Second Quarter 2016 and Recent Highlights
FDA acceptance of Investigational New Drug Application for CB-1158. In July 2016, the U.S. Food and Drug Administration (FDA) accepted the company’s Investigational New Drug (IND) application for CB-1158 for the treatment of solid tumors. CB-1158 is a first-in-class immuno-oncology metabolic checkpoint inhibitor targeting arginase, an immunosuppressive enzyme in myeloid-derived suppressor cells responsible for T-cell suppression. Arginase exerts its immunosuppressive effect by depleting the amino acid arginine in the tumor microenvironment and preventing activation and proliferation of the immune system’s cytotoxic T-cells and natural killer (NK) cells. Inhibition of arginase activity reverses this immunosuppressive block and restores T-cell function. The Phase I clinical trial will enroll patients with advanced solid tumors treated with CB-1158 as a monotherapy, as well as in combination with an anti-PD1 antibody.
CB-839 solid tumor combination data presented at the American Society of Clinical Oncology (ASCO) (Free ASCO Whitepaper). In June 2016, Calithera presented clinical data for CB-839 in combination with everolimus in renal cell carcinoma, and CB-839 in combination with paclitaxel in triple negative breast cancer. Among ten renal cell carcinoma patients treated in the everolimus combination group, the overall disease control rate was 80%, including one partial response. Among eight clear cell and papillary patients, the disease control rate was 100%. The median time on study exceeded the expected progression free survival for everolimus alone in this population. Fifteen triple negative breast cancer patients were treated with CB-839 in combination with paclitaxel.
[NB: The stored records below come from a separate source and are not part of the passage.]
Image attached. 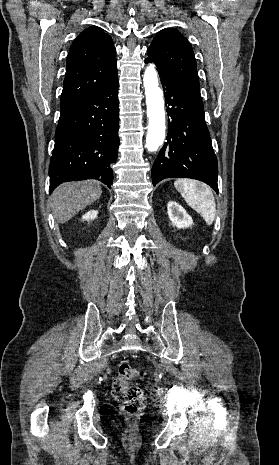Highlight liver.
<instances>
[{
  "mask_svg": "<svg viewBox=\"0 0 279 465\" xmlns=\"http://www.w3.org/2000/svg\"><path fill=\"white\" fill-rule=\"evenodd\" d=\"M101 194V185L95 180L63 183L50 198L54 217L63 224L98 200Z\"/></svg>",
  "mask_w": 279,
  "mask_h": 465,
  "instance_id": "6515ba94",
  "label": "liver"
}]
</instances>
The majority of patients had received at least three prior lines of therapy. Most patients had received prior taxanes in either the neo-adjuvant, adjuvant or metastatic setting. Among patients treated with CB-839 doses of at least 600 mg bid (n=8), there were 3 partial responses (38%) and disease control (response or stable disease) in 7 patients (88%). Two of the partial responses were observed in patients refractory to paclitaxel in a prior course of therapy. CB-839 in combination with either everolimus or paclitaxel has been well tolerated to date, with adverse events that have been manageable and reversible.
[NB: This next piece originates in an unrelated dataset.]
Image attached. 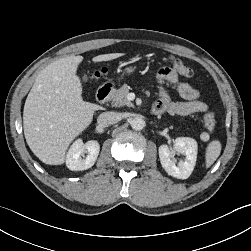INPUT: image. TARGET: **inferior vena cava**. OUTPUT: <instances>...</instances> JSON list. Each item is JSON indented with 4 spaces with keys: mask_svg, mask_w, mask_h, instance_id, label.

Selected Second Quarter 2016 Financial Results
Research and development expenses were $7.8 million for the three months ended June 30, 2016, compared with $5.5 million for the same period in the prior year. The increase of $2.2 million was primarily attributed to increased development activities in Calithera’s arginase inhibitors program.
General and administrative expenses were $2.7 million for the three months ended June 30, 2016, compared with $2.3 million for the same period in the prior year. The increase of $0.3 million was primarily due to higher employment related expenses, including stock-based compensation expense.
Net loss for the three months ended June 30, 2016 was $10.4 million, or $0.55 per share.